* About this task
Output each record exactly. Leave none out.

* Given entries
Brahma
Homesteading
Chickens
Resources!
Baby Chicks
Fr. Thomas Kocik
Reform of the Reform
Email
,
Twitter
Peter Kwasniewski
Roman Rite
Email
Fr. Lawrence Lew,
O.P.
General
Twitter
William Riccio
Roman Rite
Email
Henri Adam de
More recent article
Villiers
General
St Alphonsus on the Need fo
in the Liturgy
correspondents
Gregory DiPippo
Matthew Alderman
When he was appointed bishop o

* Response
Brahma
Homesteading
Chickens
Resources!
Baby Chicks
Fr. Thomas Kocik
Reform of the Reform
Email
,
Twitter
Peter Kwasniewski
Roman Rite
Email
Fr. Lawrence Lew,
O.P.
General
Twitter
William Riccio
Roman Rite
Email
Henri Adam de
More recent article
Villiers
General
St Alphonsus on the Need fo
in the Liturgy
correspondents
Gregory DiPippo
Matthew Alderman
When he was appointed bishop o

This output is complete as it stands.